Or take his La espiral eterna, a landmark of 20th-century guitar music for the intellectual boldness of its conception and the expressive power of its realisation. It's a complex work in which the various results of his research on the transformation of sound and timbre come together and are translated into the sonorities of an utterly new 'guitar'. But it's also a work of great emotional impact, with lines of driving energy that expand and contract, forging the space-time in their own image. It's very dear to performers for the extreme quality of its 'digital-expressive' virtuosity, though the challenge is always contained within the limits of an eminently rational instrumental approach.
Or finally, take Per suonare a due for two guitars (or rather, one live guitarist and a recorded tape in playback).
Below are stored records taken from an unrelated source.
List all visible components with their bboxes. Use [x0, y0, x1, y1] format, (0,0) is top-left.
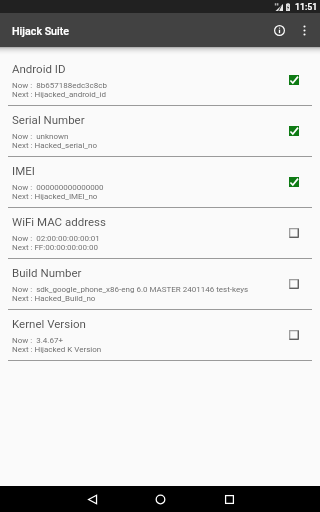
staticText: Next : Hacked_Build_no [12, 294, 96, 303]
staticText: 11:51 [295, 2, 318, 12]
button[interactable]: Kernel Version [0, 310, 320, 361]
button[interactable]: Recents [198, 486, 260, 512]
button[interactable]: Back [61, 486, 123, 512]
staticText: Next : Hacked_serial_no [12, 141, 97, 150]
staticText: Now : 8b657188edc3c8cb [12, 81, 107, 90]
staticText: Now : sdk_google_phone_x86-eng 6.0 MASTE… [12, 285, 249, 294]
button[interactable]: Toggle [283, 69, 305, 91]
staticText: Next : Hijacked_IMEI_no [12, 192, 98, 201]
staticText: Android ID [12, 62, 66, 75]
button[interactable]: Serial Number [0, 106, 320, 157]
button[interactable]: Toggle [283, 324, 305, 346]
staticText: Serial Number [12, 113, 85, 126]
button[interactable]: More options [288, 13, 320, 47]
staticText: Build Number [12, 266, 82, 279]
button[interactable]: Build Number [0, 259, 320, 310]
button[interactable]: Toggle [283, 171, 305, 193]
staticText: Kernel Version [12, 317, 86, 330]
button[interactable]: WiFi MAC address [0, 208, 320, 259]
button[interactable]: IMEI [0, 157, 320, 208]
button[interactable]: Info [270, 13, 288, 47]
staticText: Next : FF:00:00:00:00:00 [12, 243, 98, 252]
staticText: Hijack Suite [12, 25, 70, 38]
staticText: Now : 3.4.67+ [12, 336, 63, 345]
staticText: Next : Hijacked K Version [12, 345, 102, 354]
staticText: Now : 02:00:00:00:00:01 [12, 234, 100, 243]
staticText: WiFi MAC address [12, 215, 106, 228]
staticText: Next : Hijacked_android_id [12, 90, 106, 99]
button[interactable]: Toggle [283, 273, 305, 295]
button[interactable]: Toggle [283, 222, 305, 244]
button[interactable]: Android ID [0, 55, 320, 106]
button[interactable]: Toggle [283, 120, 305, 142]
button[interactable]: Home [123, 486, 198, 512]
staticText: Now : 000000000000000 [12, 183, 104, 192]
staticText: IMEI [12, 164, 35, 177]
staticText: Now : unknown [12, 132, 69, 141]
It's an 'open composition' displaying structural improvisation (the various sections are interchangeable), in which the two parts face one another in a highly theatrical play of contrasts (accord/discord; struggle/reconciliation; density/rarefaction; lightness/weight), generating a kind of pointilliste polyphony.
In Maderna's Serenata per un satellite the improvisation is even more radical, reflecting this composer's characteristic aleatory approach. It is even free over the choice of instrument. The score appears as a set of musical fragments arranged on the page in imaginative tracks that intersect, interrupt one another, come together and move apart, as if suggesting a vast range of performing possibilities, all left to the free choice of the hypothetical performers. In the interpretation heard here Leo improvises live (to the written notes!) over a version he had pre-recorded.
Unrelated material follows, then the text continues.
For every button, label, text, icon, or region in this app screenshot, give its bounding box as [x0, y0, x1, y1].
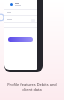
button[interactable] — [8, 37, 33, 42]
staticText: client data — [2, 87, 62, 92]
button[interactable] — [10, 3, 33, 6]
staticText: Profile features Debits and — [2, 82, 62, 87]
The guitar transcriptions of the two pieces by Manuel De Falla are an acknowledged tribute to one of Brouwer's favourite composers: one he had studied and analysed with rigorous continuity, not only as an illustrious example of how folk music can be transfigured in the classical world, but also as the master of a style based on the interaction between scale and harmonic spectrum.
The other works in the programme, strategically positioned to vary the emotional climate, are all reworkings of popular themes. They adopt the characteristic Brouwer style, which leaves the melody almost intact, while around it are created highly personal harmonies, introductions, counterpoints, interpolations and closes.